ZA@Play – Marrying music and football [South Africa] (30 Nov 2007)

Athos Kyriakides catches up with up with Fatboy Slim ahead of his scheduled tour of South Africa

Fatboy Slim, also known as Norman Cook, is very much a product of the Nineties, but his appeal has not diminished since he broke on to the music scene as one-third of the acid house hit-makers, Pizzaman. He moved on to focus on his current incarnation, Fatboy Slim, which began with a trio of singles and the full-length album, Better Living through Chemistry.

He has written the music for a musical, won a Grammy and churned out an impressive five albums, including his most recent effort, Why Try Harder: The Greatest Hits. His raucous blend of house, acid, funk, hip-hop, electro and techno have added to his formidable reputation as one of the foremost all-around producers on the scene. When he threw his Big Beach bash in Rio, Brazil, last year, a staggering 360 000 people turned up.

Fatboy Slim will visit South Africa this December courtesy of the Coaching for Hope initiative. The charity uses football to empower young people in the developing world by making them aware of the dangers of HIV/Aids. Already active in Mali and Burkina Faso, Coaching for Hope is expanding its programme to South Africa ahead of the 2010 World Cup. He will also perform at the third H2O party of the year at Wild Waters in Boksburg too.

I caught up with Cook ahead of his scheduled tour of South Africa.

How you are involved with Coaching for Hope?

I am the charity’s patron, which basically means I provide a public face for the charity. I use my celebrity status to raise awareness and funds.
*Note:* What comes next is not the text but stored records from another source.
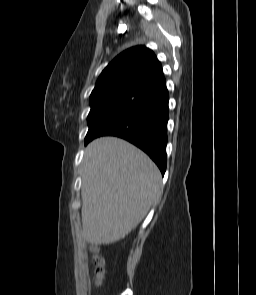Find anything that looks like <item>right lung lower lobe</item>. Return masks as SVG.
<instances>
[{
	"label": "right lung lower lobe",
	"mask_w": 256,
	"mask_h": 295,
	"mask_svg": "<svg viewBox=\"0 0 256 295\" xmlns=\"http://www.w3.org/2000/svg\"><path fill=\"white\" fill-rule=\"evenodd\" d=\"M169 94L164 76L136 96L85 144L103 135L118 136L133 143L157 164L164 175Z\"/></svg>",
	"instance_id": "98d812e1"
}]
</instances>
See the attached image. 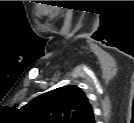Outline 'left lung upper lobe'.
<instances>
[{"instance_id":"left-lung-upper-lobe-1","label":"left lung upper lobe","mask_w":134,"mask_h":123,"mask_svg":"<svg viewBox=\"0 0 134 123\" xmlns=\"http://www.w3.org/2000/svg\"><path fill=\"white\" fill-rule=\"evenodd\" d=\"M41 120L56 123H94L85 93L77 86H64L38 96L24 106Z\"/></svg>"}]
</instances>
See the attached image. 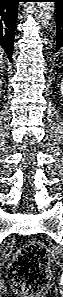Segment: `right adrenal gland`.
<instances>
[{
    "label": "right adrenal gland",
    "instance_id": "right-adrenal-gland-1",
    "mask_svg": "<svg viewBox=\"0 0 63 297\" xmlns=\"http://www.w3.org/2000/svg\"><path fill=\"white\" fill-rule=\"evenodd\" d=\"M2 64H3V63H1V66H2ZM1 71H3V70H2V67H1Z\"/></svg>",
    "mask_w": 63,
    "mask_h": 297
}]
</instances>
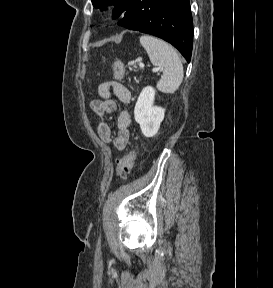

The charity uses football to empower disadvantaged youths. Was that what initially appealed to you about it?

Yes. I became involved because I am a director of Brighton and Hove Albion, who play their football in the English first division. Brighton started the charity.

How does the charity work?

We do about four programmes a year. We went to Mali in Africa last year, which was a real success. I thought it would be nice to come to South Africa because you are kind of warming up for the next World Cup. When I went to Mali there was no infrastructure for me to play gigs, whereas in South Africa I can promote the charity and perform live as well. I’ve been to your country before and I’ve always had a good time.

I understand that you’ve had a role to play at the last two World Cups?

Well I am the official DJ of the English Football Association, which means I get to perform for England fans at football tournaments all over the world. I went to Portugal for Euro 2004 and I was in Japan for the World Cup in 2002. It gives the English fans something to do and keeps them out of trouble.

That sounds like the perfect life?

Absolutely. I hope to do the same when South Africa hosts in 2010, so I suppose there is a kind of altruistic motive in there, but the main reason I’m coming is to raise awareness about and money for Coaching for Hope. We’re using the medium of football coaching to educate people about HIV/Aids.

Why the name “Fatboy Slim”?

I used to like old blues singers like Bootsy Collins and Bo Weasel Jackson. If you were a fat blues singer you were called Slim. There were Memphis Slim, Pine Top Slim and Bumblebee Slim. So it’s an oxymoron. A, I’m not a blues singer, B, I’m not fat, and C, you can’t be a fat boy and slim. So it just kind of stuck.

It seems as though you’re able to tap into youth culture in your music. Why is that?

I am not sure if my demographic is that young any more. I think it is probably because my mental age is about 15, although Tony Blair used Right Here Right Now at the last election. Some old people like it and it gets played at football matches a lot. In fact, those are my greatest moments when the teams come out to a football match and they play it. It makes the hairs on the back of your neck stand up.

Wild Waters will set the scene for the third H2O party of the year when H2O presents “On The Beach” with Fatboy Slim and Chris Lake; an Aids awareness fundraiser. Tickets are available through Computicket.